La riformulazione che arriverà in aula prevede tempi certi per gestire le pratiche relative all’allontanamento dei minori. L’intero procedimento, dall’allontanamento al giudizio su un’eventuale impugnazione della decisione del primo giudice, potrà durare dunque un massimo di 106 giorni. La pubblica autorità che ha adottato il provvedimento di allontanamento avvisa subito il pm, al quale invia entro 24 ore tutta la documentazione del caso. Il pm, entro le successive 72 ore, dispone la revoca del provvedimento o ne chiede la conferma al Tribunale per i minorenni. In questo lasso di tempo può assumere sommarie informazioni e disporre accertamenti e chiedere la decadenza dalla potestà genitoriale.

Il Tribunale, entro 48 ore, provvede alla richiesta di convalida, nomina un curatore speciale e fissa l’udienza di comparizione entro 15 giorni. All’udienza il giudice può interrogare le parti, ascoltando il minore eventualmente con l’ausilio di un esperto. Entro i successivi 15 giorni il Tribunale conferma, modifica o revoca il decreto di convalida, può adottare provvedimenti in favore del minore e dare disposizioni per l’ulteriore corso del procedimento.
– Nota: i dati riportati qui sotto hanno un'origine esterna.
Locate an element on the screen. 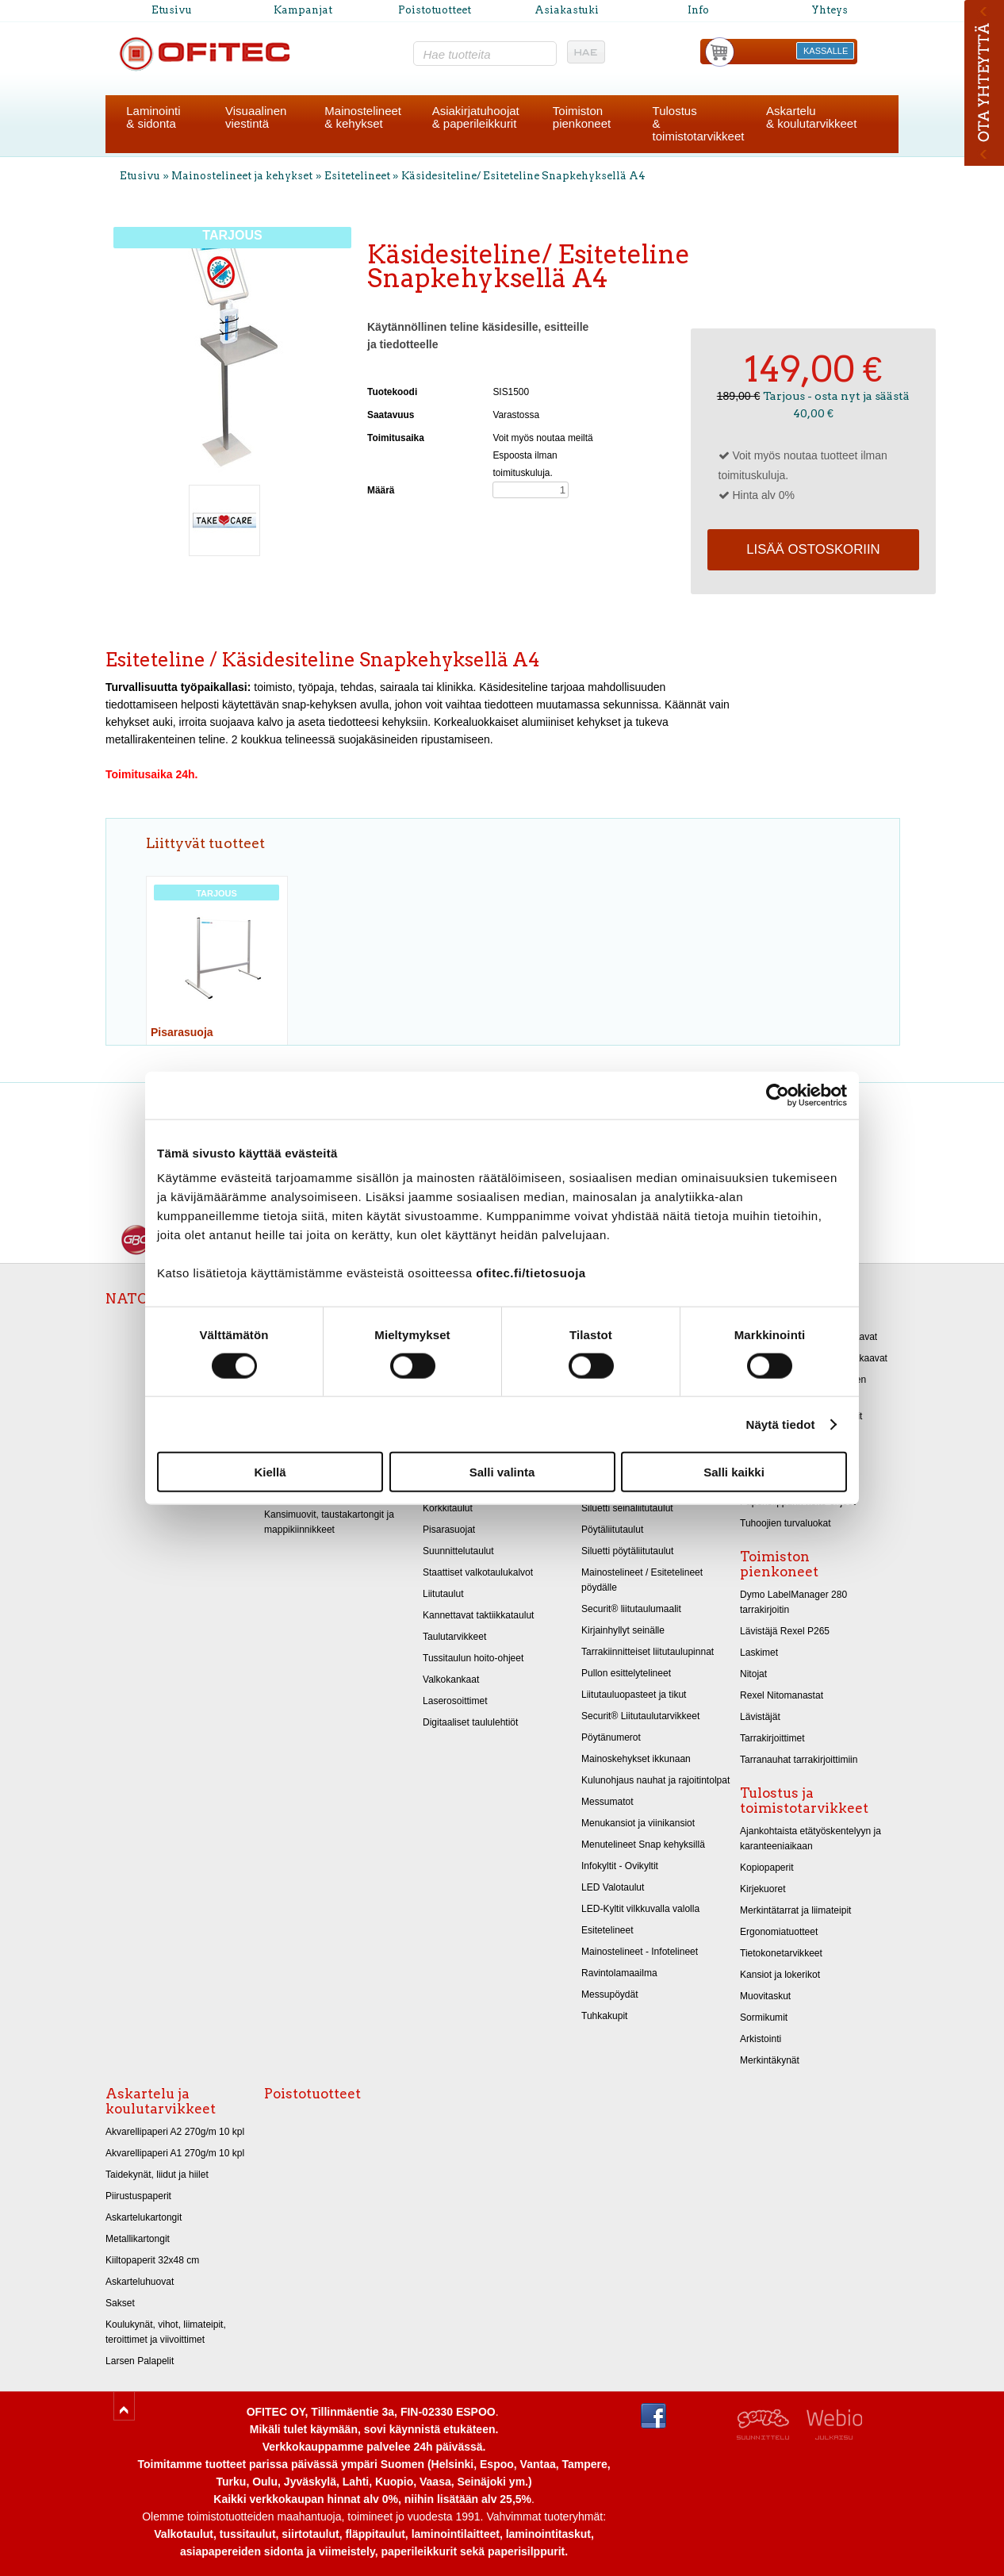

Entro il termine perentorio di 10 giorni è possibile proporre reclamo alla corte d’appello, che provvederà entro 60 giorni. Nel caso in cui tali tempistiche non vengano rispettate, il provvedimento di allontanamento perde efficacia. In questo caso il Tribunale adotta i provvedimenti temporanei e urgenti nell’interesse del minore.

Via le sanzioni

Ritirato dal governo, inoltre, l’emendamento relativo ai doveri di collaborazione tra le parti e i terzi. Una norma che configurava una responsabilità aggravata a carico della parte soccombente in giudizio nel caso in cui la stessa avesse agito o resistito con la coscienza dell’infondatezza dell’azione o eccezione, senza aver adoperato la normale diligenza per acquisire la coscienza dell’infondatezza della propria posizione. Tra gli altri interventi, inoltre, la conferma, per quanto riguarda la negoziazione assistita in tema di lavoro, della valorizzazione delle specializzazioni, aprendo le porte ai giuslavoristi, alternativa alla possibilità di una conciliazione in sede sindacale. La Commissione ha deciso, infine, unanimemente di estendere l’applicabilità della procedura di convalida, di licenza per scadenza del contratto e di sfratto per morosità anche ai contratti di comodato di beni immobili e di affitto di azienda.